» About this task:
From the material below, list every line containing "валики".

────

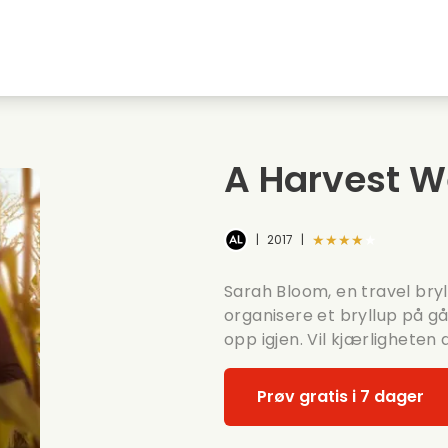
Highschool sweethearts films
Julefilmer
M
Dyrefilmer
Bryllupsfilmer
C
A Harvest 
Sommerfilmer
Dating filmer
R
★★★★★
|
2017
|
Sarah Bloom, en travel bry
organisere et bryllup på g
opp igjen. Vil kjærligheten
Prøv gratis i 7 dager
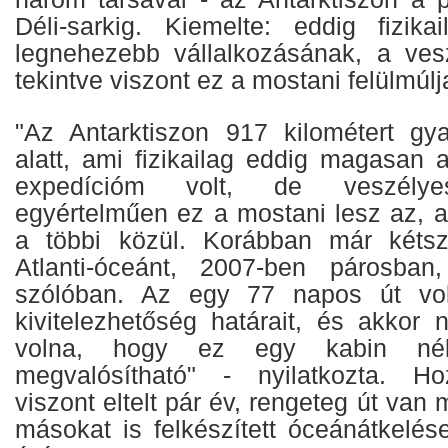
Déli-sarkig. Kiemelte: eddig fizika
legnehezebb vállalkozásának, a vesz
tekintve viszont ez a mostani felülmúlja
"Az Antarktiszon 917 kilométert gy
alatt, ami fizikailag eddig magasan 
expedícióm volt, de veszélyes
egyértelműen ez a mostani lesz az, a
a többi közül. Korábban már kéts
Atlanti-óceánt, 2007-ben párosba
szólóban. Az egy 77 napos út vol
kivitelezhetőség határait, és akkor
volna, hogy ez egy kabin nélk
megvalósítható" - nyilatkozta. Ho
viszont eltelt pár év, rengeteg út van
másokat is felkészített óceánátkelés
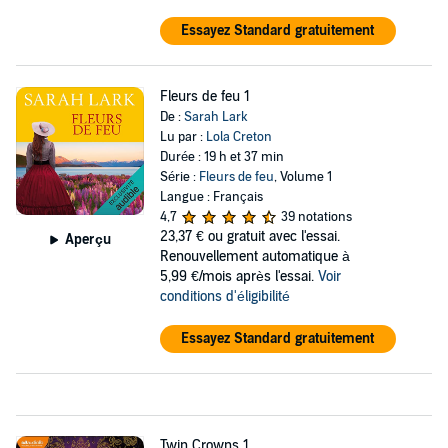
Essayez Standard gratuitement
Fleurs de feu 1
De :
Sarah Lark
Lu par :
Lola Creton
Durée : 19 h et 37 min
Série :
Fleurs de feu
, Volume 1
Langue : Français
4,7
39 notations
23,37 €
ou gratuit avec l'essai.
Aperçu
Renouvellement automatique à
5,99 €/mois après l'essai.
Voir
conditions d'éligibilité
Essayez Standard gratuitement
Twin Crowns 1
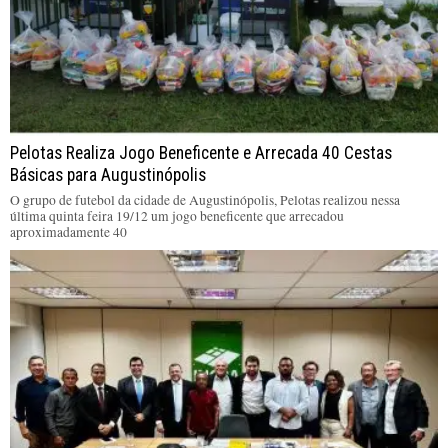
Pelotas Realiza Jogo Beneficente e Arrecada 40 Cestas
Básicas para Augustinópolis
O grupo de futebol da cidade de Augustinópolis, Pelotas realizou nessa
última quinta feira 19/12 um jogo beneficente que arrecadou
aproximadamente 40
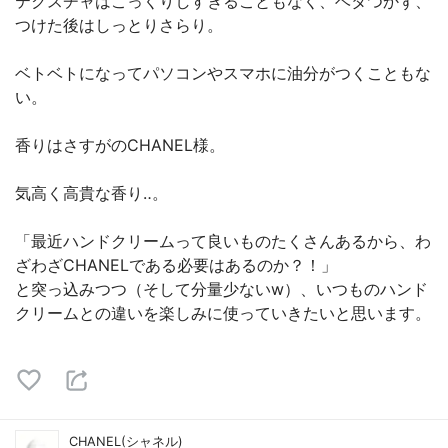
テクスチャはこっくりしすぎることもなく、ベタつかず、
つけた後はしっとりさらり。
ベトベトになってパソコンやスマホに油分がつくこともな
い。
香りはさすがのCHANEL様。
気高く高貴な香り‥。
「最近ハンドクリームって良いものたくさんあるから、わ
ざわざCHANELである必要はあるのか？！」
と突っ込みつつ（そして分量少ないw）、いつものハンド
クリームとの違いを楽しみに使っていきたいと思います。
CHANEL(シャネル)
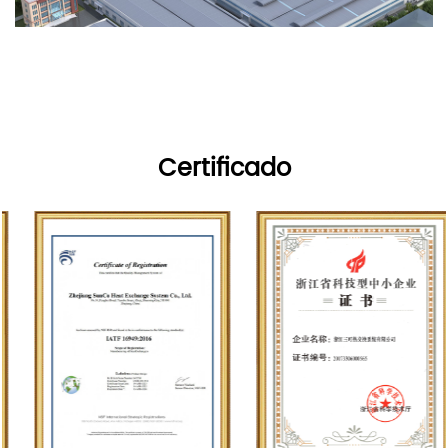
Certificado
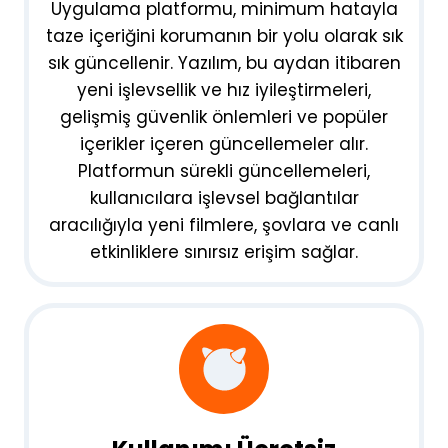
Uygulama platformu, minimum hatayla
taze içeriğini korumanın bir yolu olarak sık
sık güncellenir. Yazılım, bu aydan itibaren
yeni işlevsellik ve hız iyileştirmeleri,
gelişmiş güvenlik önlemleri ve popüler
içerikler içeren güncellemeler alır.
Platformun sürekli güncellemeleri,
kullanıcılara işlevsel bağlantılar
aracılığıyla yeni filmlere, şovlara ve canlı
etkinliklere sınırsız erişim sağlar.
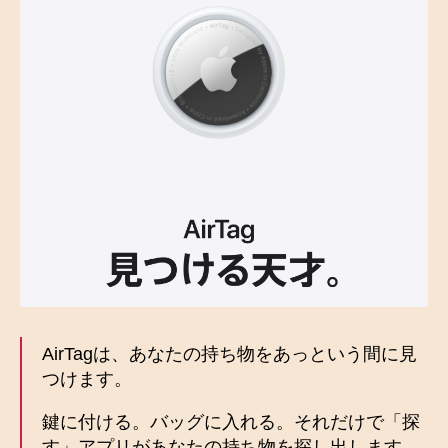
AirTagは、あなたの持ち物をあっという間に見
つけます。
鍵に付ける。バッグに入れる。それだけで「探
す」アプリがあなたの持ち物を探し出します。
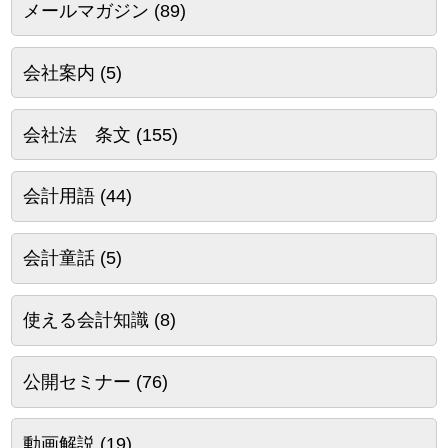
メールマガジン
(89)
会社案内
(5)
会社法 条文
(155)
会計用語
(44)
会計童話
(5)
使える会計知識
(8)
公開セミナー
(76)
動画解説
(19)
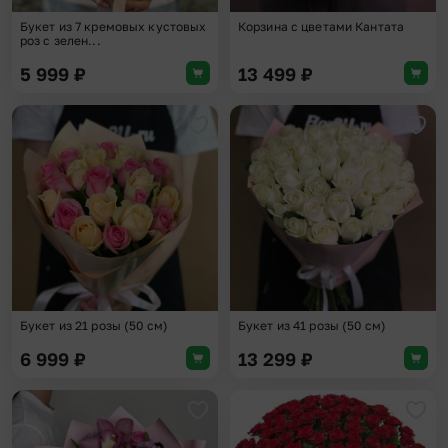
Букет из 7 кремовых кустовых
Корзина с цветами Кантата
роз с зелен...
5 999
₽
13 499
₽
Добавить в избранное
Доба
Букет из 21 розы (50 см)
Букет из 41 розы (50 см)
6 999
₽
13 299
₽
Добавить в избранное
Доба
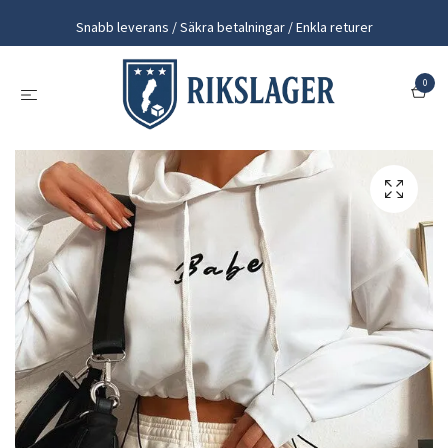
Snabb leverans / Säkra betalningar / Enkla returer
0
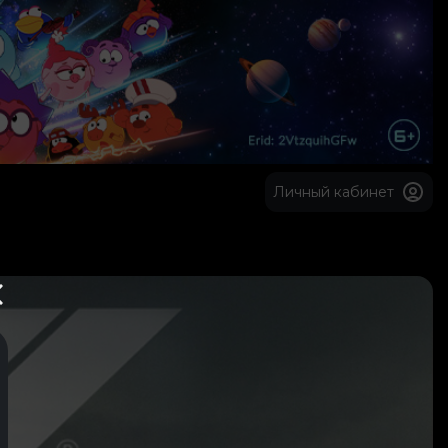
Личный кабинет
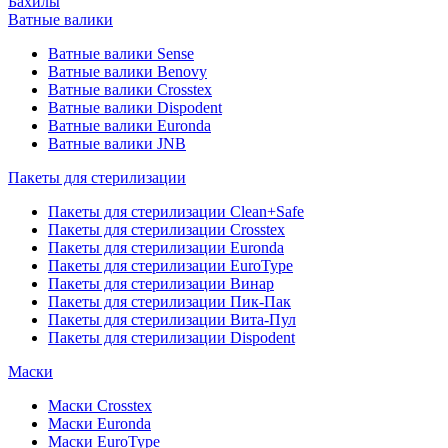
Бахилы
Ватные валики
Ватные валики Sense
Ватные валики Benovy
Ватные валики Crosstex
Ватные валики Dispodent
Ватные валики Euronda
Ватные валики JNB
Пакеты для стерилизации
Пакеты для стерилизации Clean+Safe
Пакеты для стерилизации Crosstex
Пакеты для стерилизации Euronda
Пакеты для стерилизации EuroType
Пакеты для стерилизации Винар
Пакеты для стерилизации Пик-Пак
Пакеты для стерилизации Вита-Пул
Пакеты для стерилизации Dispodent
Маски
Маски Crosstex
Маски Euronda
Маски EuroType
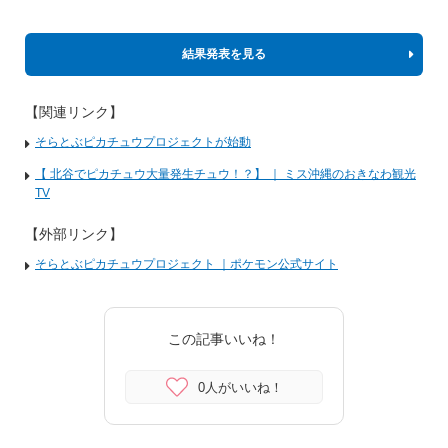
結果発表を見る
【関連リンク】
そらとぶピカチュウプロジェクトが始動
【 北谷でピカチュウ大量発生チュウ！？】 ｜ ミス沖縄のおきなわ観光
TV
【外部リンク】
そらとぶピカチュウプロジェクト ｜ポケモン公式サイト
この記事いいね！
0人がいいね！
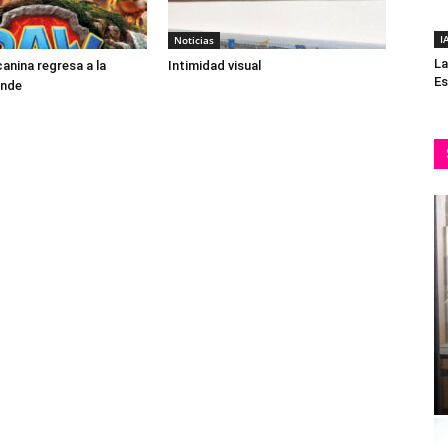
I
Noticias
La
canina regresa a la
Intimidad visual
Es
ande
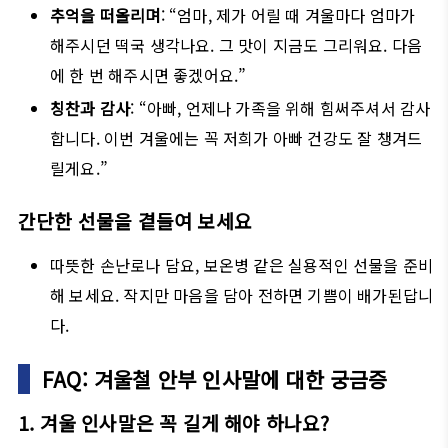
추억을 떠올리며
: “엄마, 제가 어릴 때 겨울마다 엄마가
해주시던 떡국 생각나요. 그 맛이 지금도 그리워요. 다음
에 한 번 해주시면 좋겠어요.”
칭찬과 감사
: “아빠, 언제나 가족을 위해 힘써주셔서 감사
합니다. 이번 겨울에는 꼭 저희가 아빠 건강도 잘 챙겨드
릴게요.”
간단한 선물을 곁들여 보세요
따뜻한 손난로나 담요, 보온병 같은 실용적인 선물을 준비
해 보세요. 작지만 마음을 담아 전하면 기쁨이 배가된답니
다.
FAQ: 겨울철 안부 인사말에 대한 궁금증
1. 겨울 인사말은 꼭 길게 해야 하나요?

────

» Exercise result:
Ватные валики
Ватные валики Sense
Ватные валики Benovy
Ватные валики Crosstex
Ватные валики Dispodent
Ватные валики Euronda
Ватные валики JNB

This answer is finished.